Yesterday I wrote this piece at Slate suggesting that NC Governor Cooper withdraw the pending Supreme Court cert. petition in the case considering North Carolina’s strict voting law. I pointed to this statute giving the governor and AG, now both Democrats, the right to control that litigation over the Board of Elections.
In response, Brent Wilcox pointed to another statute making the AG have to represent the General Assembly (which supports the voter id law) when a state statute is at issue, giving the GA the right to employ outside counsel that can supplant the AG, but also giving the governor the right to “employ counsel on behalf of the State.”
It seems like a real mess, with a decent (but not ironclad) argument that the governor would have the right to withdraw the cert petition, and a very strong argument that at least the governor can file a brief or letter with the Supreme Court urging it to decline review.
The full mess of North Carolina law is explained in this excellent article, John Harris, Holes in the Defense: Evaluating the North Carolina Attorney General’s Duty to Defend and the Responses of Other Government Actors.
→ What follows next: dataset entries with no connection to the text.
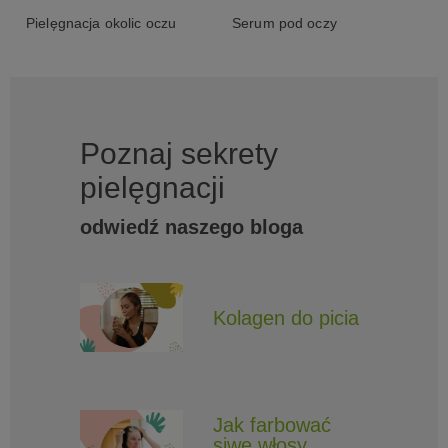
Pielęgnacja okolic oczu
Serum pod oczy
Poznaj sekrety
pielęgnacji
odwiedź naszego bloga
Kolagen do picia
Jak farbować
siwe włosy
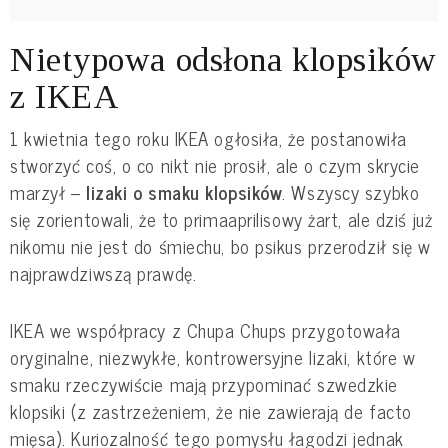
Nietypowa odsłona klopsików
z IKEA
1 kwietnia tego roku IKEA ogłosiła, że postanowiła
stworzyć coś, o co nikt nie prosił, ale o czym skrycie
marzył –
lizaki o smaku klopsików
. Wszyscy szybko
się zorientowali, że to primaaprilisowy żart, ale dziś już
nikomu nie jest do śmiechu, bo psikus przerodził się w
najprawdziwszą prawdę.
IKEA we współpracy z Chupa Chups przygotowała
oryginalne, niezwykłe, kontrowersyjne lizaki, które w
smaku rzeczywiście mają przypominać szwedzkie
klopsiki (z zastrzeżeniem, że nie zawierają de facto
mięsa). Kuriozalność tego pomysłu łagodzi jednak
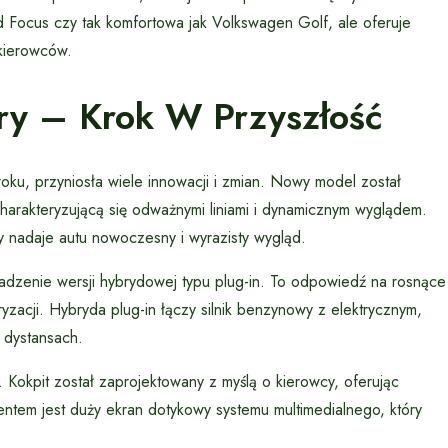
d Focus czy tak komfortowa jak Volkswagen Golf, ale oferuje
kierowców.
ry – Krok W Przyszłość
ku, przyniosła wiele innowacji i zmian. Nowy model został
harakteryzującą się odważnymi liniami i dynamicznym wyglądem.
y nadaje autu nowoczesny i wyrazisty wygląd.
adzenie wersji hybrydowej typu plug-in. To odpowiedź na rosnące
zacji. Hybryda plug-in łączy silnik benzynowy z elektrycznym,
h dystansach.
Kokpit został zaprojektowany z myślą o kierowcy, oferując
ementem jest duży ekran dotykowy systemu multimedialnego, który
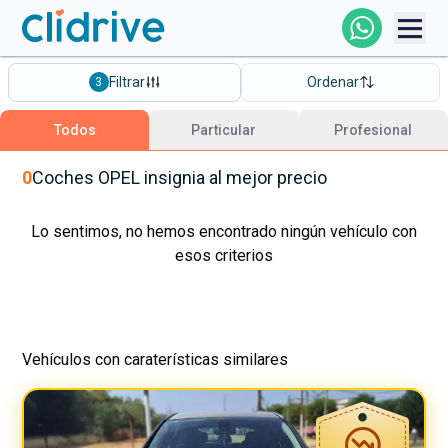
Comprar Coche
Filtrar
Ordenar
3
Todos Los Coches
Todos
Particular
Profesional
Profesional
0
Coches
OPEL
insignia
al mejor precio
Particular
Lo sentimos, no hemos encontrado ningún vehículo con
esos criterios
Financiación
Vehículos con caraterísticas similares
Clidrive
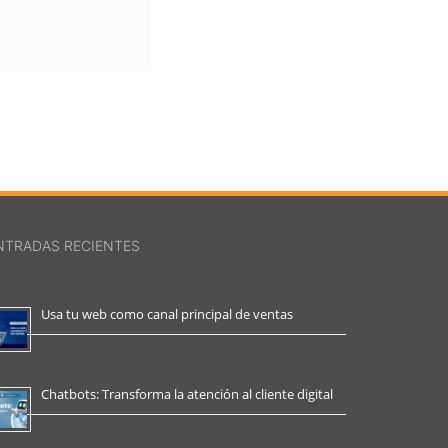
NTRADAS RECIENTES
Usa tu web como canal principal de ventas
Chatbots: Transforma la atención al cliente digital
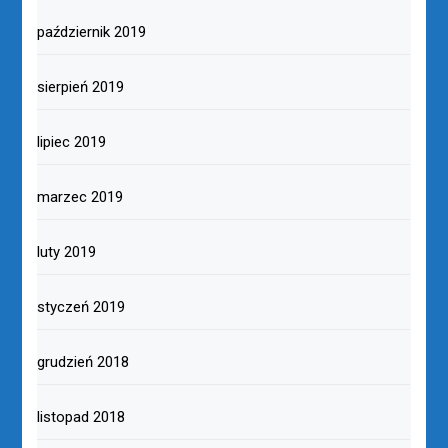
październik 2019
sierpień 2019
lipiec 2019
marzec 2019
luty 2019
styczeń 2019
grudzień 2018
listopad 2018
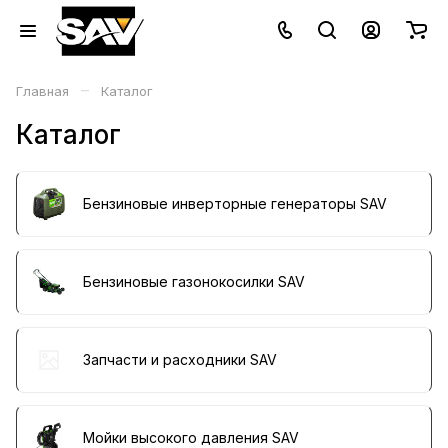
–
Главная
Каталог
Каталог
Бензиновые инверторные генераторы SAV
Бензиновые газонокосилки SAV
Запчасти и расходники SAV
Мойки высокого давления SAV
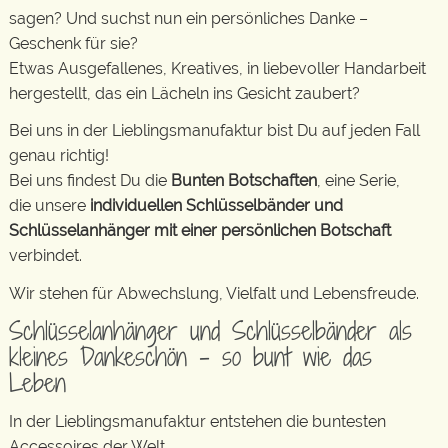
sagen? Und suchst nun ein persönliches Danke –
Geschenk für sie?
Etwas Ausgefallenes, Kreatives, in liebevoller Handarbeit
hergestellt, das ein Lächeln ins Gesicht zaubert?
Bei uns in der Lieblingsmanufaktur bist Du auf jeden Fall
genau richtig!
Bei uns findest Du die
Bunten Botschaften
, eine Serie,
die unsere
individuellen Schlüsselbänder und
Schlüsselanhänger mit einer persönlichen Botschaft
verbindet.
Wir stehen für Abwechslung, Vielfalt und Lebensfreude.
Schlüsselanhänger und Schlüsselbänder als
kleines Dankeschön – so bunt wie das
Leben
In der Lieblingsmanufaktur entstehen die buntesten
Accessoires der Welt.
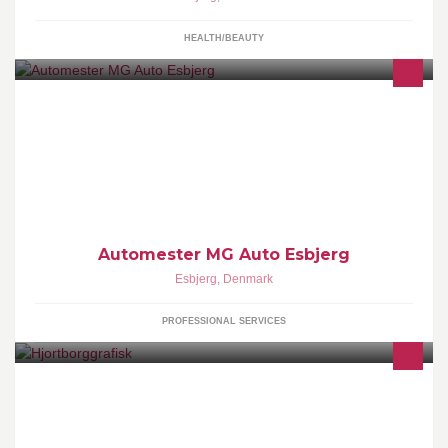
HEALTH/BEAUTY
Automester Auto-Tec Esbjerg ApS. er startet d. 1-7-2014 efter en
fusion mellem Automester MG Auto Esbjerg og Henriks
Autoservice ApS.
Automester MG Auto Esbjerg
Esbjerg
,
Denmark
PROFESSIONAL SERVICES
Vi kan sammen skabe visuel kommunikation, fotografi,
illustrationer, typografi og ord som kan skabe store budskaber.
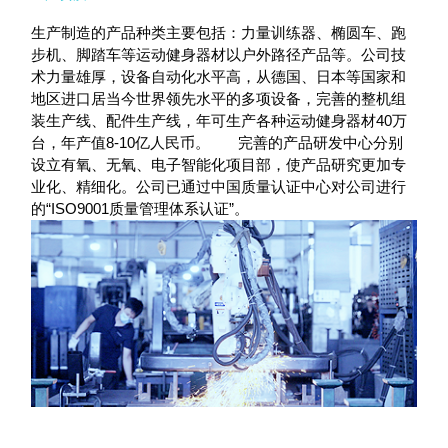
生产制造的产品种类主要包括：力量训练器、椭圆车、跑
步机、脚踏车等运动健身器材以户外路径产品等。公司技
术力量雄厚，设备自动化水平高，从德国、日本等国家和
地区进口居当今世界领先水平的多项设备，完善的整机组
装生产线、配件生产线，年可生产各种运动健身器材40万
台，年产值8-10亿人民币。 完善的产品研发中心分别
设立有氧、无氧、电子智能化项目部，使产品研究更加专
业化、精细化。公司已通过中国质量认证中心对公司进行
的“ISO9001质量管理体系认证”。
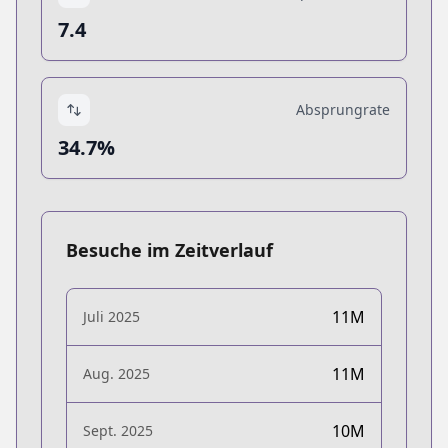
7.4
Absprungrate
34.7%
Besuche im Zeitverlauf
11M
Juli 2025
11M
Aug. 2025
10M
Sept. 2025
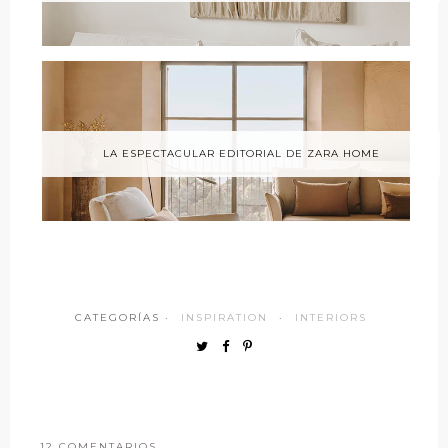
LA ESPECTACULAR EDITORIAL DE ZARA HOME
CATEGORÍAS ·
INSPIRATION
·
INTERIORS
12 COMENTARIOS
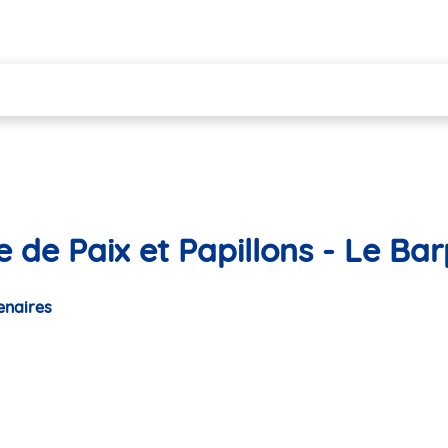
 de Paix et Papillons - Le Bar
enaires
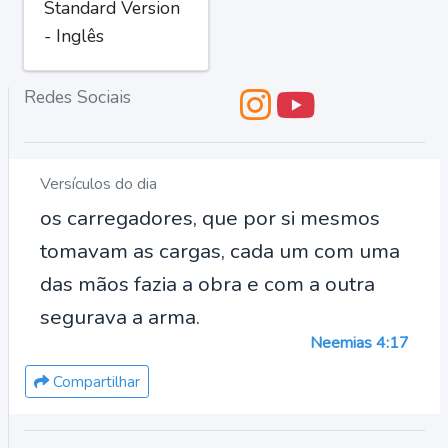
Standard Version
- Inglês
Redes Sociais
Versículos do dia
os carregadores, que por si mesmos
tomavam as cargas, cada um com uma
das mãos fazia a obra e com a outra
segurava a arma.
Neemias 4:17
Compartilhar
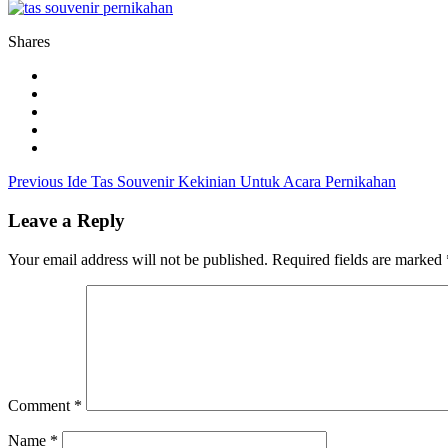
Shares
Post
Previous
Previous
Ide Tas Souvenir Kekinian Untuk Acara Pernikahan
post:
navigation
Leave a Reply
Your email address will not be published.
Required fields are marked
Comment
*
Name
*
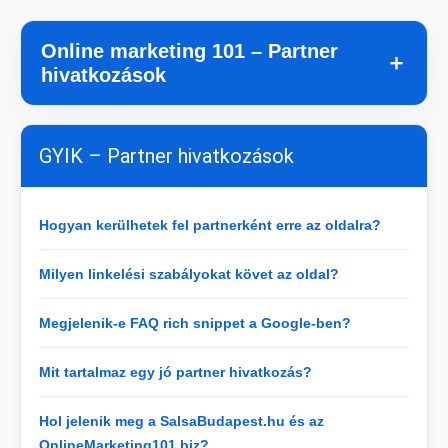
Online marketing 101 – Partner
＋
hivatkozások
GYIK – Partner hivatkozások
Hogyan kerülhetek fel partnerként erre az oldalra?
Milyen linkelési szabályokat követ az oldal?
Megjelenik-e FAQ rich snippet a Google-ben?
Mit tartalmaz egy jó partner hivatkozás?
Hol jelenik meg a SalsaBudapest.hu és az
OnlineMarketing101.biz?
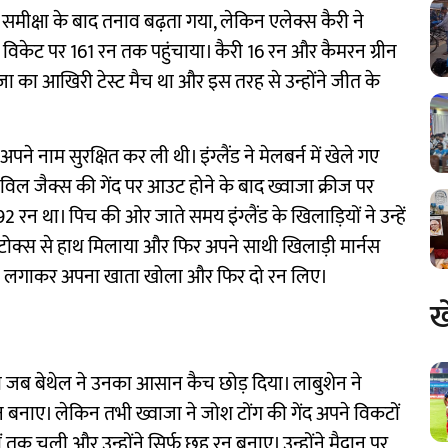
ीक्षा के बाद तनाव बढ़ता गया, लेकिन एलेक्स कैरी ने
 विकेट पर 161 रन तक पहुंचाया। कैरी 16 रन और कैमरन ग्रीन
जा का आखिरी टेस्ट मैच था और इस तरह से उन्होंने जीत के
ने नाम सुरक्षित कर ली थी। इंग्लैंड ने मेलबर्न में खेले गए
के विल जैक्स की गेंद पर आउट होने के बाद ख्वाजा क्रीज पर
रन था। पिच की ओर जाते समय इंग्लैंड के खिलाड़ियों ने उन्हें
न स्टोक्स से हाथ मिलाया और फिर अपने साथी खिलाड़ी मार्नस
 चौका लगाकर अपना खाता खोला और फिर दो रन लिए।
ख
 जब बेथेल ने उनका आसान कैच छोड़ दिया। लाबुशेन ने
बनाए। लेकिन तभी ख्वाजा ने जोश टोंग की गेंद अपने विकटों
तक चली और उन्होंने सिर्फ छह रन बनाए। उन्होंने मैदान पर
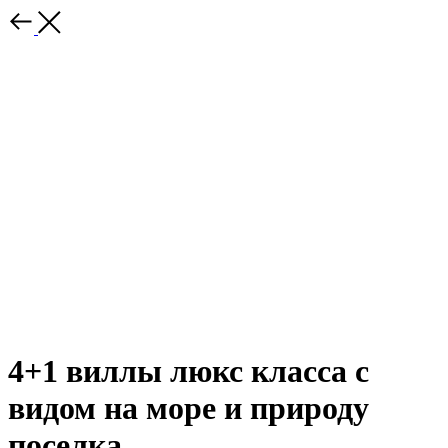
4+1 виллы люкс класса с
видом на море и природу
поселка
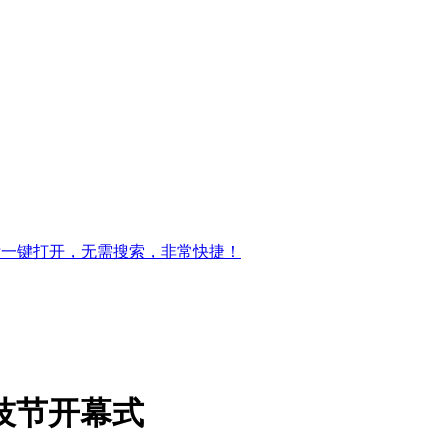
标一键打开，无需搜索，非常快捷！
技节开幕式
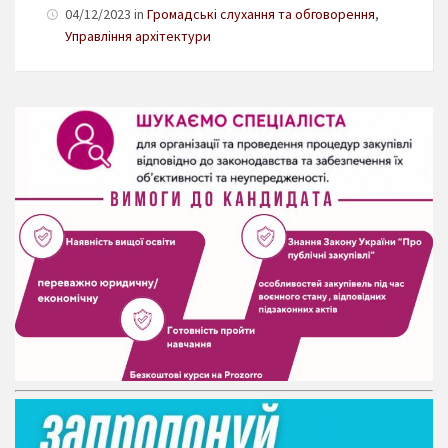
04/12/2023 in
Громадські слухання та обговорення
,
Управління архітектури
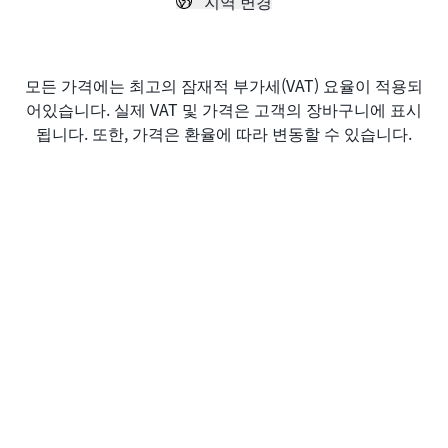
지역 변경
모든 가격에는 최고의 잠재적 부가세(VAT) 요율이 적용되
어있습니다. 실제 VAT 및 가격은 고객의 장바구니에 표시
됩니다. 또한, 가격은 환율에 따라 변동할 수 있습니다.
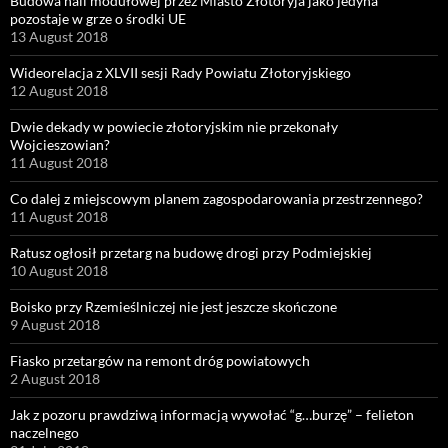
Budowa hali modułowej przez Miasto Złotoryja jako jedyna
pozostaje w grze o środki UE
13 August 2018
Wideorelacja z XLVII sesji Rady Powiatu Złotoryjskiego
12 August 2018
Dwie dekady w powiecie złotoryjskim nie przekonały
Wojcieszowian?
11 August 2018
Co dalej z miejscowym planem zagospodarowania przestrzennego?
11 August 2018
Ratusz ogłosił przetarg na budowę drogi przy Podmiejskiej
10 August 2018
Boisko przy Rzemieślniczej nie jest jeszcze skończone
9 August 2018
Fiasko przetargów na remont dróg powiatowych
2 August 2018
Jak z pozoru prawdziwą informacją wywołać “g…burzę” – felieton
naczelnego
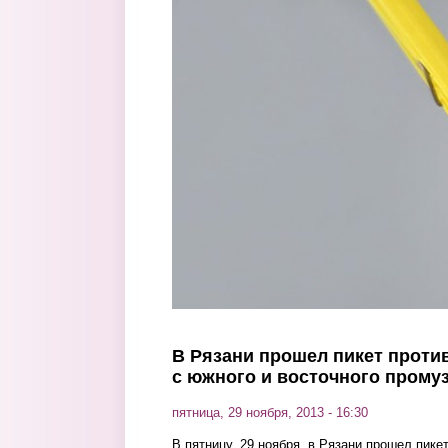
Перейти к основному содержанию
В Рязани прошел пикет проти
с южного и восточного прому
пятница, 29 ноября, 2013 - 16:30
В пятницу, 29 ноября, в Рязани прошел пике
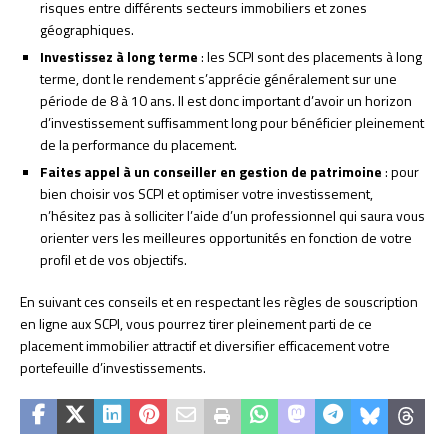
risques entre différents secteurs immobiliers et zones
géographiques.
Investissez à long terme
: les SCPI sont des placements à long
terme, dont le rendement s’apprécie généralement sur une
période de 8 à 10 ans. Il est donc important d’avoir un horizon
d’investissement suffisamment long pour bénéficier pleinement
de la performance du placement.
Faites appel à un conseiller en gestion de patrimoine
: pour
bien choisir vos SCPI et optimiser votre investissement,
n’hésitez pas à solliciter l’aide d’un professionnel qui saura vous
orienter vers les meilleures opportunités en fonction de votre
profil et de vos objectifs.
En suivant ces conseils et en respectant les règles de souscription
en ligne aux SCPI, vous pourrez tirer pleinement parti de ce
placement immobilier attractif et diversifier efficacement votre
portefeuille d’investissements.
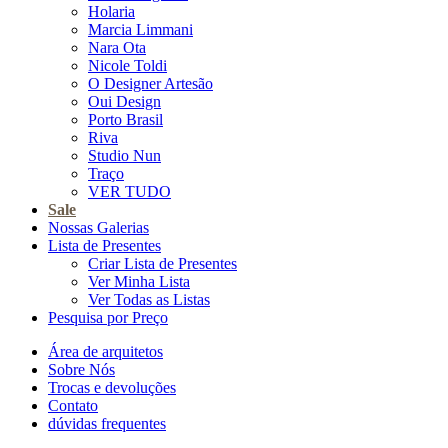
Holaria
Marcia Limmani
Nara Ota
Nicole Toldi
O Designer Artesão
Oui Design
Porto Brasil
Riva
Studio Nun
Traço
VER TUDO
Sale
Nossas Galerias
Lista de Presentes
Criar Lista de Presentes
Ver Minha Lista
Ver Todas as Listas
Pesquisa por Preço
Área de arquitetos
Sobre Nós
Trocas e devoluções
Contato
dúvidas frequentes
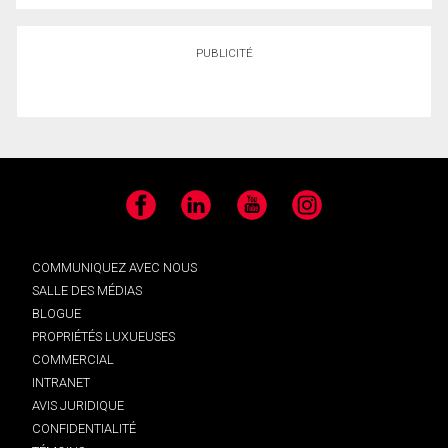
PUBLICITÉ
Facebook
LinkedIn
YouTube
Instagram
COMMUNIQUEZ AVEC NOUS
SALLE DES MÉDIAS
BLOGUE
PROPRIÉTÉS LUXUEUSES
COMMERCIAL
INTRANET
AVIS JURIDIQUE
CONFIDENTIALITÉ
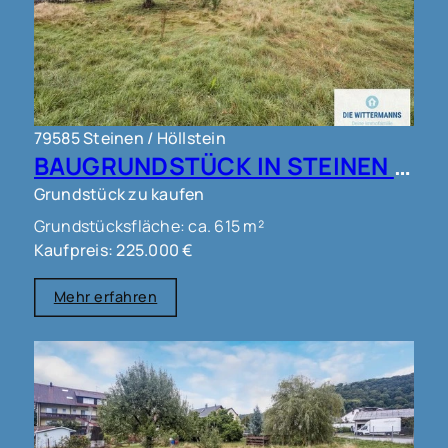
79585 Steinen / Höllstein
BAUGRUNDSTÜCK IN STEINEN !!!
Grundstück zu kaufen
Grundstücksfläche: ca. 615 m²
Kaufpreis: 225.000 €
Mehr erfahren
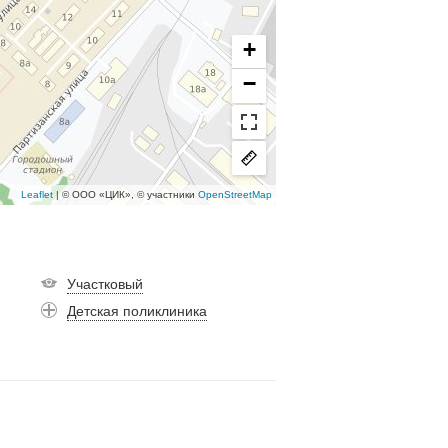
+
−
Leaflet
| © ООО «ЦИК», © участники
OpenStreetMap
Участковый
Детская поликлиника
There is an extensive discussion of the morass, beginning on page 2048. One small snippet:
The waters become even muddier if and when the legislative branch enters the fray. Recall that there is no clear legal authority for the General Assembly to hire its own counsel to represent the State, whether in addition to or in place of the Attorney General. This would arguably violate the arrangement contemplated by the Constitution, in which the power to defend the laws of the state rests with the executive branch. On the other hand, the Attorney General’s constitutional duties are merely “prescribed by law,” which gives the General Assembly wide latitude to legislate the inner workings of inter-branch relationships when it comes to the defense of state laws.